RECORDS |
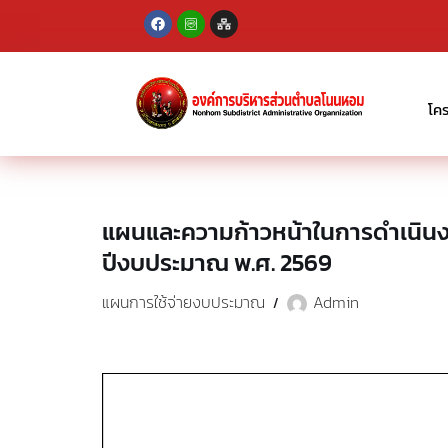
Skip
to
content
โค
แผนและความก้าวหน้าในการดำเนิน
ปีงบประมาณ พ.ศ. 2569
แผนการใช้จ่ายงบประมาณ
Admin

TASK PROMPT | Copy out each record shown above without alteration, skipping any picture.

SOLVED PROBLEM |
Skip
to
content
โค
แผนและความก้าวหน้าในการดำเนิน
ปีงบประมาณ พ.ศ. 2569
แผนการใช้จ่ายงบประมาณ
Admin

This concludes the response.